Electrochemical study of hydrothermally synthesised reduced MoS2 layered nanosheets

Abstract

In this work, we report one-step, facile and cost-effective synthesis of 2-dimensional (2D) reduced MoS2 (r-MoS2) nanostructures via hydrothermal method using two reducing agents. The detection of hexagonal phase, estimation of lattice parameters and crystallite size is done using X-ray diffraction and Williamson-Hall plots are drawn to estimate strain produced in the sample. Field emission scanning electron microscopy (FESEM) and transmission electron microscopy (TEM) confirms the formation of nanosheet like structures.

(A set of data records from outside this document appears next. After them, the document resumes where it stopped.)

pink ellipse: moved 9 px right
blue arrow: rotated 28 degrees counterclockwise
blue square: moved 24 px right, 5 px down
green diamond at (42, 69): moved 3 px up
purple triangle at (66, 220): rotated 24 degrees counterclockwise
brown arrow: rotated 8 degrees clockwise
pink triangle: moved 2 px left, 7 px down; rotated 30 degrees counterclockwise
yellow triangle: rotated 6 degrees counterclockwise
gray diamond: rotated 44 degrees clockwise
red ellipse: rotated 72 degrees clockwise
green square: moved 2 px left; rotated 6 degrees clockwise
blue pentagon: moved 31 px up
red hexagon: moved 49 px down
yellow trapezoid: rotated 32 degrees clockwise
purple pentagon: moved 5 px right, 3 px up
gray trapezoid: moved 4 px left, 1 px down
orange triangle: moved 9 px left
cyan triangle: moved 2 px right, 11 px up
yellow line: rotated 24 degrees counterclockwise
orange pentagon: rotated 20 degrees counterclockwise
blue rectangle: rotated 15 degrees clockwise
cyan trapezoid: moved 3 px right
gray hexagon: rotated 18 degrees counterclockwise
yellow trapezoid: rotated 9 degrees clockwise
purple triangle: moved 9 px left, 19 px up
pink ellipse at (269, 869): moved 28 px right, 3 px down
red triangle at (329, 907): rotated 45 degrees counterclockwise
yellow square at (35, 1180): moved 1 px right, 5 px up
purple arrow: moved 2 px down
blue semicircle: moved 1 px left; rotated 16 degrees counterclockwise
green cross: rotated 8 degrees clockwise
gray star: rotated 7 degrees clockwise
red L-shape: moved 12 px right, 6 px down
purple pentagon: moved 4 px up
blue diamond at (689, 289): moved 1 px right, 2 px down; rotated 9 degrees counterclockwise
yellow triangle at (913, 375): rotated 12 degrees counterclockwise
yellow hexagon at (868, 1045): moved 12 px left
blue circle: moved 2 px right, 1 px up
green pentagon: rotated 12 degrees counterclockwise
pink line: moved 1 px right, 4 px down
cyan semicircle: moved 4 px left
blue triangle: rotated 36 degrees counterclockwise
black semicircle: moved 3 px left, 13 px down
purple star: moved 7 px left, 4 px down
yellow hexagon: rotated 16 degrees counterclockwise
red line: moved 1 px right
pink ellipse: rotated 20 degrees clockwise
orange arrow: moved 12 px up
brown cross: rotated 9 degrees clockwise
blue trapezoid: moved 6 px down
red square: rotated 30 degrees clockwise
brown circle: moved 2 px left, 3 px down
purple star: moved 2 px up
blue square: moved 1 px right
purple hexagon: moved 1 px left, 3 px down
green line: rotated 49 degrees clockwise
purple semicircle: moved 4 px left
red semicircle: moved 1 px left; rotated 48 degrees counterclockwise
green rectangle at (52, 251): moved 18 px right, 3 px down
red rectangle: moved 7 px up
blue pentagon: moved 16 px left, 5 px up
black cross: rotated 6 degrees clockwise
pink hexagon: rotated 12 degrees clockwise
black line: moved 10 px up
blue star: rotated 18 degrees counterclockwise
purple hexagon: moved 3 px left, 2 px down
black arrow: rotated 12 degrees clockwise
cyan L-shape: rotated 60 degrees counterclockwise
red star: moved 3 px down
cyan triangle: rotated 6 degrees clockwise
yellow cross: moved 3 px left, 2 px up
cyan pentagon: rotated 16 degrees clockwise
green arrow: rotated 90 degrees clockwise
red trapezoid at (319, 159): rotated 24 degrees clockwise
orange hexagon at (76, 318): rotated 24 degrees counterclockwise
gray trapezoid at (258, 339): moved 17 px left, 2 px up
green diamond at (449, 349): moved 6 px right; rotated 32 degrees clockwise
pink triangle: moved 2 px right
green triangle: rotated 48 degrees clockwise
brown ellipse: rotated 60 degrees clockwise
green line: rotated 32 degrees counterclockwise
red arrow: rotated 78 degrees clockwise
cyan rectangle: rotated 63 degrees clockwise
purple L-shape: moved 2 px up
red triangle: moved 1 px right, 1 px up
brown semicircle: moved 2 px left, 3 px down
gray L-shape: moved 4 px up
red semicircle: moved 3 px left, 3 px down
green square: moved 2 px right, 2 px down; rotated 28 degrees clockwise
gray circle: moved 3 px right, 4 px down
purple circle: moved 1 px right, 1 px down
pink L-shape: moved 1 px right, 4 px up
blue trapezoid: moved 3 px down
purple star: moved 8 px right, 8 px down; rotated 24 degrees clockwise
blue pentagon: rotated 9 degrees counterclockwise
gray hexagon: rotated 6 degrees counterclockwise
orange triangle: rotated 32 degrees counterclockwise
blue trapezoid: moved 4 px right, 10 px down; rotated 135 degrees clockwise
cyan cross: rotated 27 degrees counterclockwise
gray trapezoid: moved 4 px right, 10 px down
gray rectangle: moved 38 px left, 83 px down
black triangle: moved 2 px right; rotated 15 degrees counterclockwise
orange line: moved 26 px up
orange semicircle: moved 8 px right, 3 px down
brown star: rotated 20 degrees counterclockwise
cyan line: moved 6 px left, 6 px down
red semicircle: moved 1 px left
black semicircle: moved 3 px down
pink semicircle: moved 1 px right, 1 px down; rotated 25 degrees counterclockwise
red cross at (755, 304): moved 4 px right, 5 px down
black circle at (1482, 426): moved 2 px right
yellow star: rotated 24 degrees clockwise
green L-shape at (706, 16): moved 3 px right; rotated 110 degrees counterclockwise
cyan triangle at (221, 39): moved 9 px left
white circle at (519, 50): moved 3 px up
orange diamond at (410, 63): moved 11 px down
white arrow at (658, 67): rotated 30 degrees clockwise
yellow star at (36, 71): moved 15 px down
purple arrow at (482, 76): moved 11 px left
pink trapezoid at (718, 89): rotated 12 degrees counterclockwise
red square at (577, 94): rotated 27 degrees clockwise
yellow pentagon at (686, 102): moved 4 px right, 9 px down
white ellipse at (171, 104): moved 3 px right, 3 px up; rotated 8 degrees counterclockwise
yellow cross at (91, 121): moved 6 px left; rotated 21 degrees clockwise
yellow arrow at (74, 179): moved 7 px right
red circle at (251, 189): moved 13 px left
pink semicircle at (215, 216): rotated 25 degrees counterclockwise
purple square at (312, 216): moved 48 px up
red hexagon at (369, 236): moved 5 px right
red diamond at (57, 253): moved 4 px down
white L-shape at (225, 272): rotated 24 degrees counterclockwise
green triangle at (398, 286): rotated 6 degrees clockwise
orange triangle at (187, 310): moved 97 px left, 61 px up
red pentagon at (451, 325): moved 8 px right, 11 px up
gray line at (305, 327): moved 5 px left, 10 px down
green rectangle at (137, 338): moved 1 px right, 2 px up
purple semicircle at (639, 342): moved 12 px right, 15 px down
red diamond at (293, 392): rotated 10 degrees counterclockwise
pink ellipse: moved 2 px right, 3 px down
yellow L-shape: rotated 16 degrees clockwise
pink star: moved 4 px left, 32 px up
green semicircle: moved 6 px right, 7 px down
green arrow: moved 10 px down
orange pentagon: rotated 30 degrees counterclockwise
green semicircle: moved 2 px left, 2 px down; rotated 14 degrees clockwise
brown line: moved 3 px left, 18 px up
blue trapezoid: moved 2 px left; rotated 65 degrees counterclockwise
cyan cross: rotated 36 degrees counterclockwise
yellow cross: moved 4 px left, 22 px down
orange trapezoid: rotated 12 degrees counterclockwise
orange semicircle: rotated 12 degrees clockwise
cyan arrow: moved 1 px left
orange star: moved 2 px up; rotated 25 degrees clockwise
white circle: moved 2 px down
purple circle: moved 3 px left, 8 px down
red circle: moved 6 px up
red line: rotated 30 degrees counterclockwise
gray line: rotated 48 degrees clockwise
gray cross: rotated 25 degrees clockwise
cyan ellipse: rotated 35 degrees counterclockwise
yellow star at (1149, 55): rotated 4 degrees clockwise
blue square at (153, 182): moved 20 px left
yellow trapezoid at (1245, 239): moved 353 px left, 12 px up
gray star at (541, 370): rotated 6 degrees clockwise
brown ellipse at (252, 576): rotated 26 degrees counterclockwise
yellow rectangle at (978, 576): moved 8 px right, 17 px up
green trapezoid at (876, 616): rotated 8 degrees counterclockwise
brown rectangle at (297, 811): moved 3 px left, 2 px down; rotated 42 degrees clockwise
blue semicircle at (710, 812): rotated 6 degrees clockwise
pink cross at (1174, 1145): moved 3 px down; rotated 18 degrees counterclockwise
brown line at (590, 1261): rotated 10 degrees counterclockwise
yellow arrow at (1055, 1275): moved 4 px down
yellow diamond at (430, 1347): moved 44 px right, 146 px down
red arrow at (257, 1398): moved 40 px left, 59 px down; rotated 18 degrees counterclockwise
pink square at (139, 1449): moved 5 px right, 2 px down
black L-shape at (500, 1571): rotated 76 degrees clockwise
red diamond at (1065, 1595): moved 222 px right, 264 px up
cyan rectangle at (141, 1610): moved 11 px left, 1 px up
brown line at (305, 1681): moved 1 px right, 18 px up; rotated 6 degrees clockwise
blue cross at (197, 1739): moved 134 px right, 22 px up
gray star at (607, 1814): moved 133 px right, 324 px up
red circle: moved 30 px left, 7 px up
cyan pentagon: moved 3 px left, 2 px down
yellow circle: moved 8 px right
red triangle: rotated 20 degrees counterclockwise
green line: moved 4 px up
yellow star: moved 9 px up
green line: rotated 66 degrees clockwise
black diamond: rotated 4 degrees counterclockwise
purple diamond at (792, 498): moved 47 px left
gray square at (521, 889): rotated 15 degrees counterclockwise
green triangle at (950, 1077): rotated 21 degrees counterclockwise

MoS2 reduced using hydrazine hydrate is found to have better electrochemical properties with heterogenous rate transfer constant equal to 5.03 × 10−4 cm/s and electroactive surface area calculated as 7.05 × 10−4 cm−2. Raman spectra, TEM images and W–H plots explains the better electrochemical performance of rMoS2 synthesised using hydrazine hydrate. Also, it is observed that out of electrochemical impedance spectroscopy (EIS), cyclic voltammetry and differential pulse voltammetry, EIS turns out to be best technique for studying electrochemical properties of layered materials. This work provides theoretical guidance to use chemically synthesised rMoS2 as a matrix for electrochemical sensing applications where an increase or decrease in current/resistance value gives confirmation of attachment of bio/gas molecules and determination of parameters like heterogenous rate transfer constant can indicate sensitivity towards a particular analyte.